◆ Data listing:
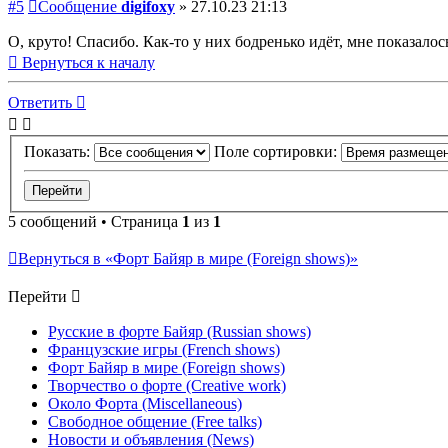
#5
Сообщение
digifoxy
»
27.10.23 21:13
О, круто! Спасибо. Как-то у них бодренько идёт, мне показало
Вернуться к началу
Ответить
Показать:
Поле сортировки:
5 сообщений • Страница
1
из
1
Вернуться в «Форт Байяр в мире (Foreign shows)»
Перейти
Русские в форте Байяр (Russian shows)
Французские игры (French shows)
Форт Байяр в мире (Foreign shows)
Творчество о форте (Creative work)
Около Форта (Miscellaneous)
Свободное общение (Free talks)
Новости и объявления (News)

◆ Requirement: Report, for the data above, every line in which the string "shows" appears.

◆ Task response:
Вернуться в «Форт Байяр в мире (Foreign shows)»
Русские в форте Байяр (Russian shows)
Французские игры (French shows)
Форт Байяр в мире (Foreign shows)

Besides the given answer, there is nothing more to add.